Your instructions
If a record holds a picture, leave the picture out and copy everything else exactly.

Dataset entries
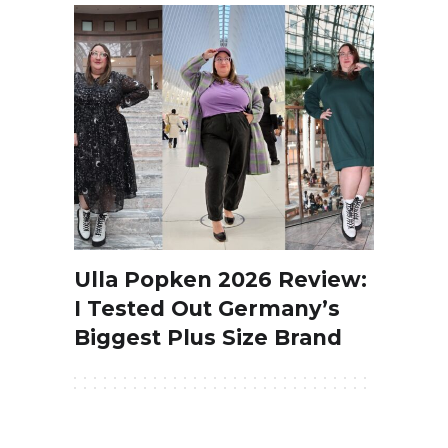
Ulla Popken 2026 Review:
I Tested Out Germany’s
Biggest Plus Size Brand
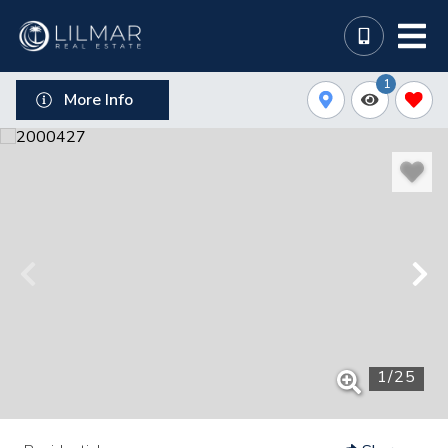
1
More Info
1
/
25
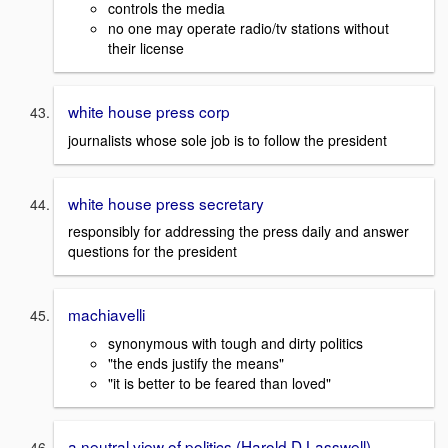
controls the media
no one may operate radio/tv stations without
their license
white house press corp
journalists whose sole job is to follow the president
white house press secretary
responsibly for addressing the press daily and answer
questions for the president
machiavelli
synonymous with tough and dirty politics
"the ends justify the means"
"it is better to be feared than loved"
a neutral view of politics (Harold D Lasswell)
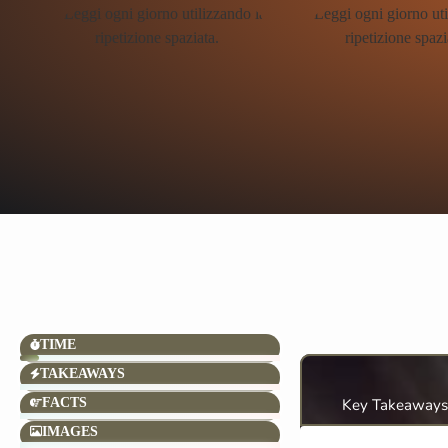
TIME
TAKEAWAYS
FACTS
Key Takeaways
IMAGES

Answer for the task
Ulla Popken 2026 Review:
I Tested Out Germany’s
Biggest Plus Size Brand
1
More Info
1
/
25
controls the media
no one may operate radio/tv stations without
their license
white house press corp
journalists whose sole job is to follow the president
white house press secretary
responsibly for addressing the press daily and answer
questions for the president
machiavelli
synonymous with tough and dirty politics
"the ends justify the means"
"it is better to be feared than loved"
a neutral view of politics (Harold D Lasswell)
TIME
TAKEAWAYS
FACTS
Key Takeaways
IMAGES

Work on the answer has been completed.